Please report, as a bare number, how many lines below include the string "doar".

++++ The data

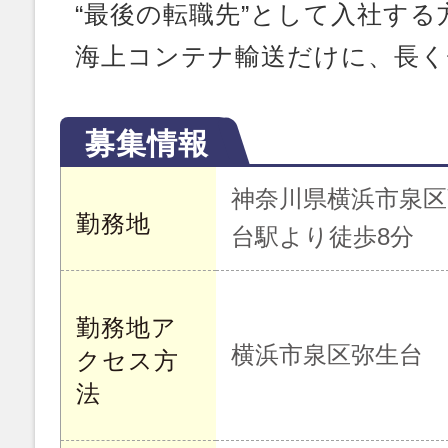
“最後の転職先”として入社する
海上コンテナ輸送だけに、長く
募集情報
神奈川県横浜市泉区弥
勤務地
台駅より徒歩8分
勤務地ア
横浜市泉区弥生台
クセス方
法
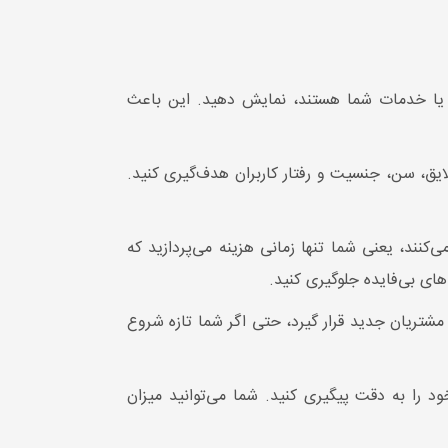
صول یا خدمات شما هستند، نمایش دهید. این باعث
لایق، سن، جنسیت و رفتار کاربران هدف‌گیری کنید.
دل «پرداخت به ازای هر کلیک» (Pay-per-click) استفاده می‌کنند، یعنی شما تنها زمانی هزینه می‌پردازید که
های بی‌فایده جلوگیری کنید.
شتریان جدید قرار گیرد، حتی اگر شما تازه شروع
ود را به دقت پیگیری کنید. شما می‌توانید میزان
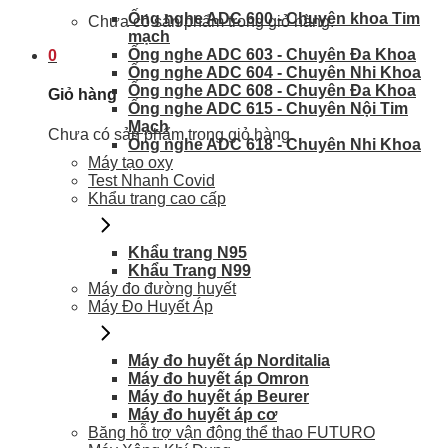
Ống nghe ADC 600 - Chuyên khoa Tim
Chưa có sản phẩm trong giỏ hàng.
mạch
Ống nghe ADC 603 - Chuyên Đa Khoa
0
Ống nghe ADC 604 - Chuyên Nhi Khoa
Ống nghe ADC 608 - Chuyên Đa Khoa
Giỏ hàng
Ống nghe ADC 615 - Chuyên Nội Tim
Mạch
Chưa có sản phẩm trong giỏ hàng.
Ống nghe ADC 618 - Chuyên Nhi Khoa
Máy tạo oxy
Test Nhanh Covid
Khẩu trang cao cấp
Khẩu trang N95
Khẩu Trang N99
Máy đo đường huyết
Máy Đo Huyết Áp
Máy đo huyết áp Norditalia
Máy đo huyết áp Omron
Máy đo huyết áp Beurer
Máy đo huyết áp cơ
Băng hỗ trợ vận động thể thao FUTURO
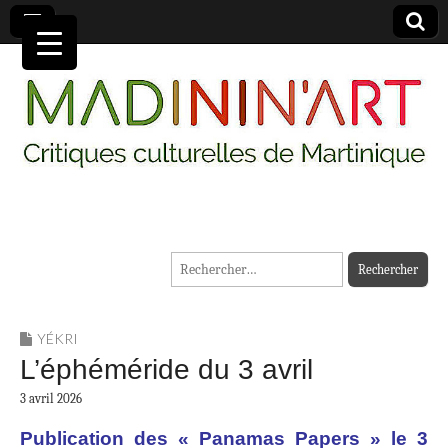
MADININ'ART
Rechercher :
YÉKRI
L’éphéméride du 3 avril
3 avril 2026
Publication des « Panamas Papers » le 3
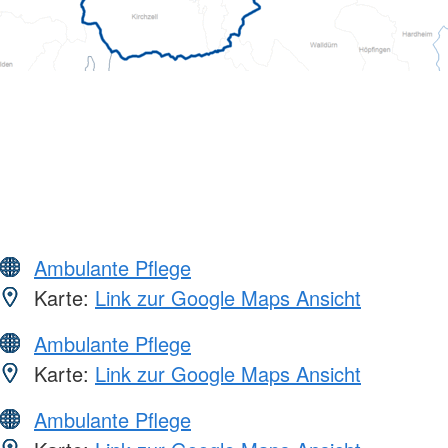
Ambulante Pflege
Karte:
Link zur Google Maps Ansicht
Ambulante Pflege
Karte:
Link zur Google Maps Ansicht
Ambulante Pflege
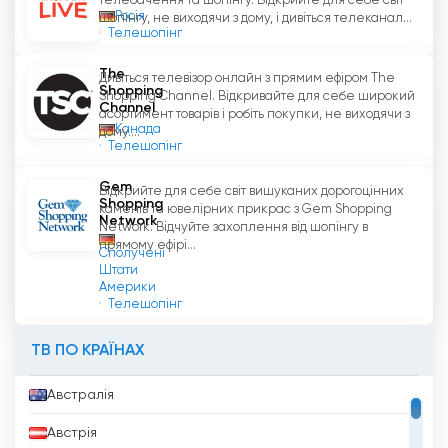
телебачення та шопінгу. Відкрийте для себе світ
Росія
шопінгу, не виходячи з дому, і дивіться телеканал...
Телешопінг
The
Дивіться телевізор онлайн з прямим ефіром The
Shopping
Shopping Channel. Відкривайте для себе широкий
Channel
асортимент товарів і робіть покупки, не виходячи з
Канада
дому....
Телешопінг
Gem
Відкрийте для себе світ вишуканих дорогоцінних
Shopping
каменів та ювелірних прикрас з Gem Shopping
Network
Network. Відчуйте захоплення від шопінгу в
прямому ефірі...
Сполучені
Штати
Америки
Телешопінг
ТВ ПО КРАЇНАХ
Австралія
Австрія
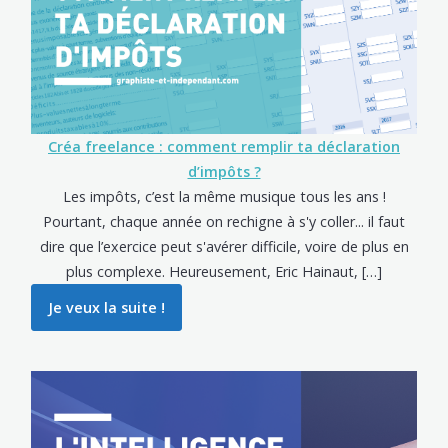
Créa freelance : comment remplir ta déclaration
d’impôts ?
Les impôts, c’est la même musique tous les ans !
Pourtant, chaque année on rechigne à s'y coller... il faut
dire que l’exercice peut s'avérer difficile, voire de plus en
plus complexe. Heureusement, Eric Hainaut, […]
Je veux la suite !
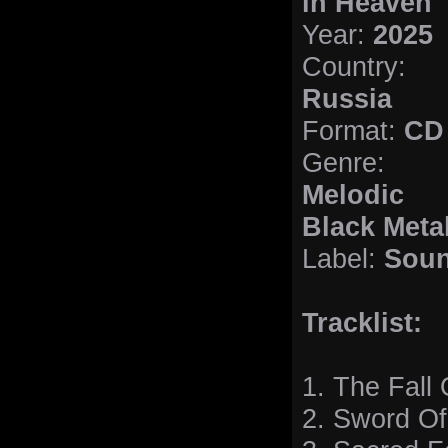
in Heaven
Year:
2025
Country:
Russia
Format:
CD
Genre:
Melodic
Black Meta
Label:
Soun
Tracklist:
1. The Fall
2. Sword O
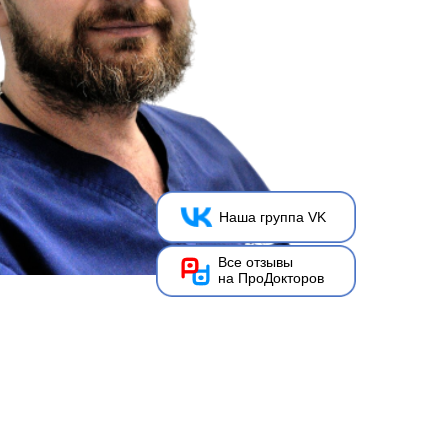
Наша группа VK
Все отзывы
на ПроДокторов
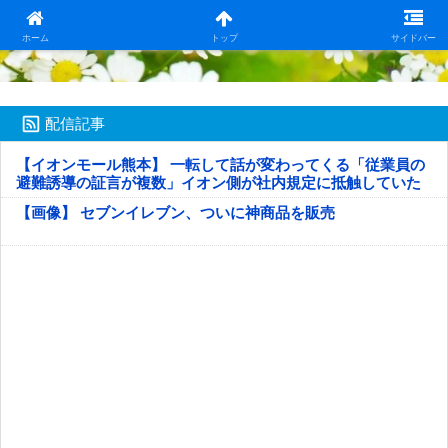
日本第一！ニュース録
ホーム
トップ
サイドバー
配信記事
【イオンモール熊本】 一転して話が変わってくる「従業員の
避難誘導の証言が複数」イオン側が社内規定に抵触していた
疑い
【画像】 セブンイレブン、ついに神商品を販売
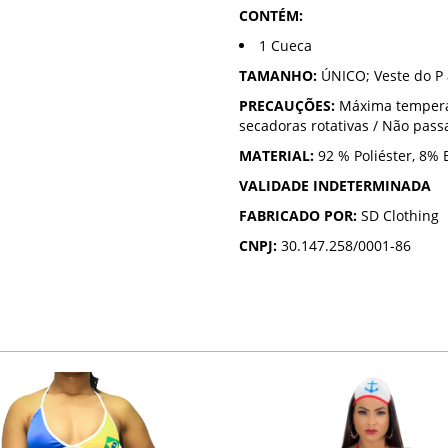
CONTÉM:
1 Cueca
TAMANHO:
ÚNICO; Veste do P 
PRECAUÇÕES:
Máxima temperat
secadoras rotativas / Não passa
MATERIAL:
92 % Poliéster, 8% 
VALIDADE INDETERMINADA
FABRICADO POR:
SD Clothing
CNPJ:
30.147.258/0001-86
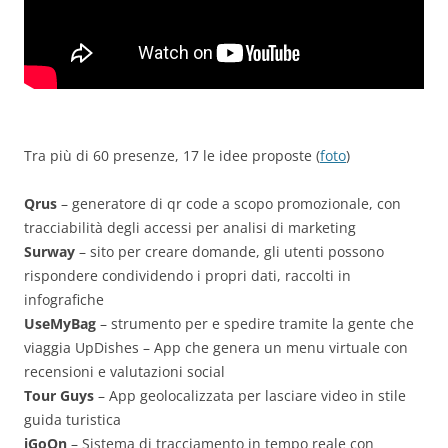
Tra più di 60 presenze, 17 le idee proposte (
foto
)
Qrus
– generatore di qr code a scopo promozionale, con
tracciabilità degli accessi per analisi di marketing
Surway
– sito per creare domande, gli utenti possono
rispondere condividendo i propri dati, raccolti in
infografiche
UseMyBag
– strumento per e spedire tramite la gente che
viaggia UpDishes – App che genera un menu virtuale con
recensioni e valutazioni social
Tour Guys
– App geolocalizzata per lasciare video in stile
guida turistica
iGoOn
– Sistema di tracciamento in tempo reale con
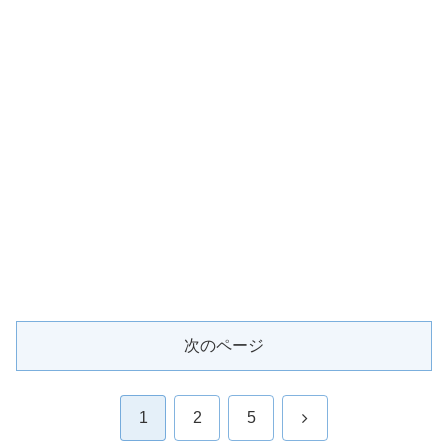
次のページ
次
1
2
5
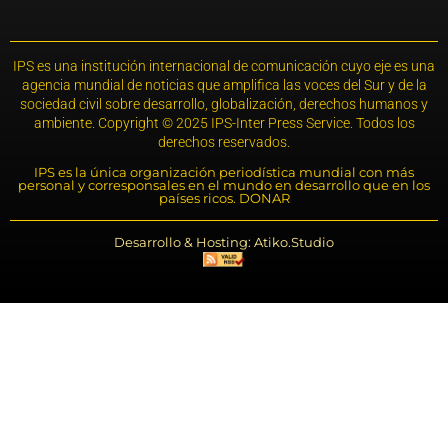
IPS es una institución internacional de comunicación cuyo eje es una
agencia mundial de noticias que amplifica las voces del Sur y de la
sociedad civil sobre desarrollo, globalización, derechos humanos y
ambiente. Copyright © 2025 IPS-Inter Press Service. Todos los
derechos reservados.
IPS es la única organización periodística mundial con más
personal y corresponsales en el mundo en desarrollo que en los
países ricos. DONAR
Desarrollo & Hosting: Atiko.Studio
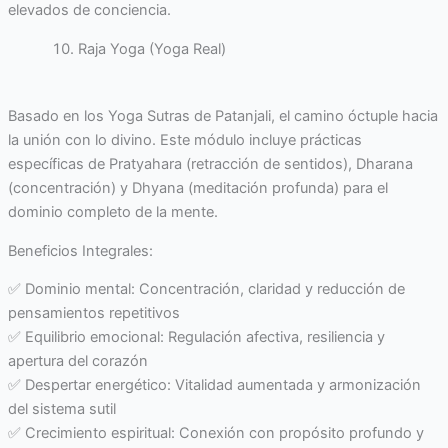
elevados de conciencia.
Raja Yoga (Yoga Real)
Basado en los Yoga Sutras de Patanjali, el camino óctuple hacia
la unión con lo divino. Este módulo incluye prácticas
específicas de Pratyahara (retracción de sentidos), Dharana
(concentración) y Dhyana (meditación profunda) para el
dominio completo de la mente.
Beneficios Integrales:
✅ Dominio mental: Concentración, claridad y reducción de
pensamientos repetitivos
✅ Equilibrio emocional: Regulación afectiva, resiliencia y
apertura del corazón
✅ Despertar energético: Vitalidad aumentada y armonización
del sistema sutil
✅ Crecimiento espiritual: Conexión con propósito profundo y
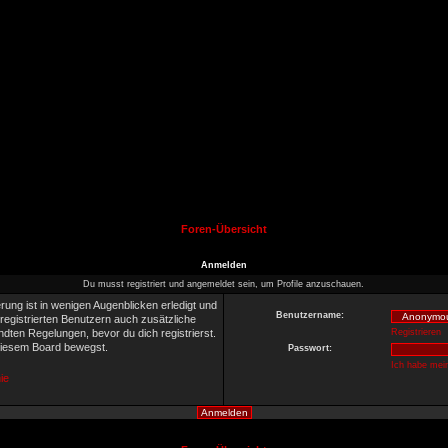
Foren-Übersicht
Anmelden
Du musst registriert und angemeldet sein, um Profile anzuschauen.
rung ist in wenigen Augenblicken erledigt und
Benutzername:
 registrierten Benutzern auch zusätzliche
ten Regelungen, bevor du dich registrierst.
Registrieren
 diesem Board bewegst.
Passwort:
Ich habe mei
ie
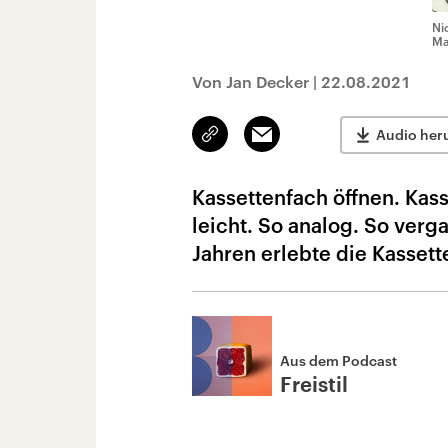
Ni
Ma
Von Jan Decker
|
22.08.2021
Link
Email
Audio her
kopieren/teilen
Kassettenfach öffnen. Kas
leicht. So analog. So verg
Jahren erlebte die Kassett
Aus dem Podcast
Freistil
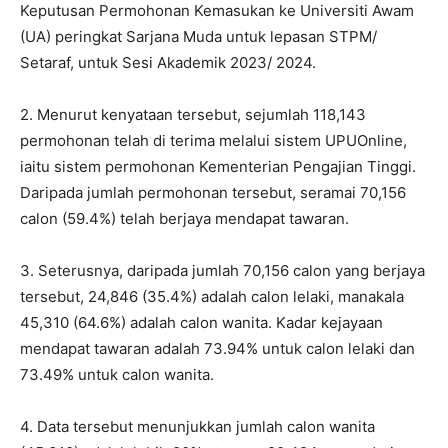
Keputusan Permohonan Kemasukan ke Universiti Awam
(UA) peringkat Sarjana Muda untuk lepasan STPM/
Setaraf, untuk Sesi Akademik 2023/ 2024.
2. Menurut kenyataan tersebut, sejumlah 118,143
permohonan telah di terima melalui sistem UPUOnline,
iaitu sistem permohonan Kementerian Pengajian Tinggi.
Daripada jumlah permohonan tersebut, seramai 70,156
calon (59.4%) telah berjaya mendapat tawaran.
3. Seterusnya, daripada jumlah 70,156 calon yang berjaya
tersebut, 24,846 (35.4%) adalah calon lelaki, manakala
45,310 (64.6%) adalah calon wanita. Kadar kejayaan
mendapat tawaran adalah 73.94% untuk calon lelaki dan
73.49% untuk calon wanita.
4. Data tersebut menunjukkan jumlah calon wanita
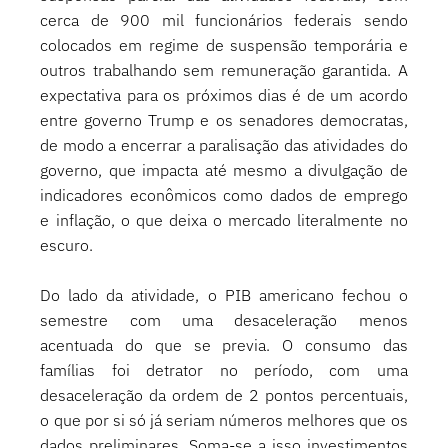
cerca de 900 mil funcionários federais sendo 
colocados em regime de suspensão temporária e 
outros trabalhando sem remuneração garantida. A 
expectativa para os próximos dias é de um acordo 
entre governo Trump e os senadores democratas, 
de modo a encerrar a paralisação das atividades do 
governo, que impacta até mesmo a divulgação de 
indicadores econômicos como dados de emprego 
e inflação, o que deixa o mercado literalmente no 
escuro. 
Do lado da atividade, o PIB americano fechou o 
semestre com uma desaceleração menos 
acentuada do que se previa. O consumo das 
famílias foi detrator no período, com uma 
desaceleração da ordem de 2 pontos percentuais, 
o que por si só já seriam números melhores que os 
dados preliminares. Soma-se a isso investimentos 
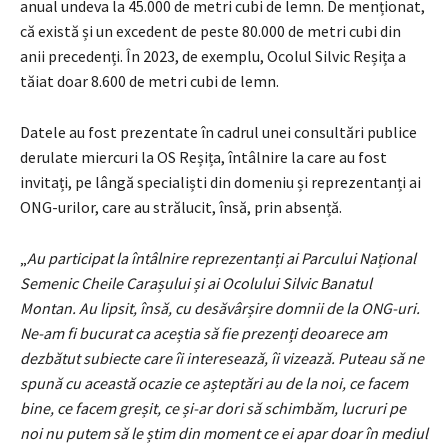
anual undeva la 45.000 de metri cubi de lemn. De menționat,
că există și un excedent de peste 80.000 de metri cubi din
anii precedenți. În 2023, de exemplu, Ocolul Silvic Reșița a
tăiat doar 8.600 de metri cubi de lemn.
Datele au fost prezentate în cadrul unei consultări publice
derulate miercuri la OS Reșița, întâlnire la care au fost
invitați, pe lângă specialiști din domeniu și reprezentanți ai
ONG-urilor, care au strălucit, însă, prin absență.
„
Au participat la întâlnire reprezentanți ai Parcului Național
Semenic Cheile Carașului și ai Ocolului Silvic Banatul
Montan. Au lipsit, însă, cu desăvârșire domnii de la ONG-uri.
Ne-am fi bucurat ca aceștia să fie prezenți deoarece am
dezbătut subiecte care îi interesează, îi vizează. Puteau să ne
spună cu această ocazie ce așteptări au de la noi, ce facem
bine, ce facem greșit, ce și-ar dori să schimbăm, lucruri pe
noi nu putem să le știm din moment ce ei apar doar în mediul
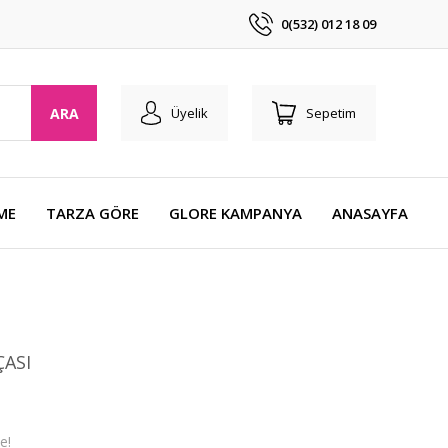
0(532) 012 18 09
ARA
Üyelik
Sepetim
ME
TARZA GÖRE
GLORE KAMPANYA
ANASAYFA
ÇASI
e!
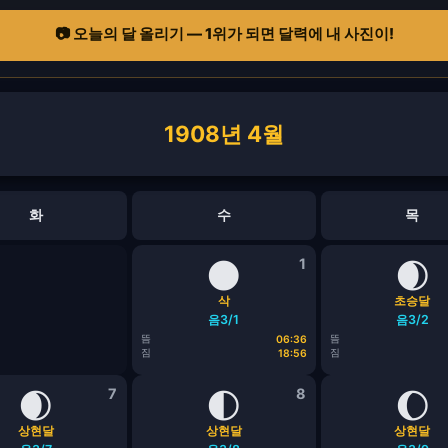
📷 오늘의 달 올리기 — 1위가 되면 달력에 내 사진이!
1908년 4월
화
수
목
🌑
1
🌒
삭
초승달
음3/1
음3/2
뜸
뜸
06:36
짐
짐
18:56
🌒
7
🌓
8
🌔
상현달
상현달
상현달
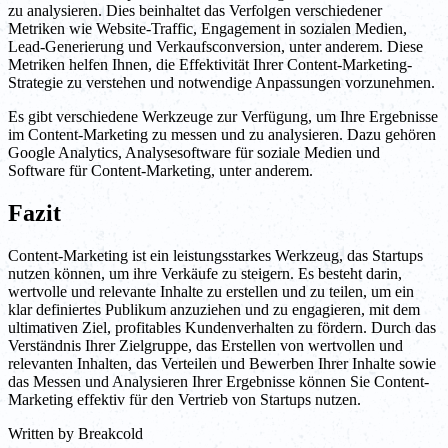
zu analysieren. Dies beinhaltet das Verfolgen verschiedener
Metriken wie Website-Traffic, Engagement in sozialen Medien,
Lead-Generierung und Verkaufsconversion, unter anderem. Diese
Metriken helfen Ihnen, die Effektivität Ihrer Content-Marketing-
Strategie zu verstehen und notwendige Anpassungen vorzunehmen.
Es gibt verschiedene Werkzeuge zur Verfügung, um Ihre Ergebnisse
im Content-Marketing zu messen und zu analysieren. Dazu gehören
Google Analytics, Analysesoftware für soziale Medien und
Software für Content-Marketing, unter anderem.
Fazit
Content-Marketing ist ein leistungsstarkes Werkzeug, das Startups
nutzen können, um ihre Verkäufe zu steigern. Es besteht darin,
wertvolle und relevante Inhalte zu erstellen und zu teilen, um ein
klar definiertes Publikum anzuziehen und zu engagieren, mit dem
ultimativen Ziel, profitables Kundenverhalten zu fördern. Durch das
Verständnis Ihrer Zielgruppe, das Erstellen von wertvollen und
relevanten Inhalten, das Verteilen und Bewerben Ihrer Inhalte sowie
das Messen und Analysieren Ihrer Ergebnisse können Sie Content-
Marketing effektiv für den Vertrieb von Startups nutzen.
Written by
Breakcold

++++++++

» Answer to this problem:
2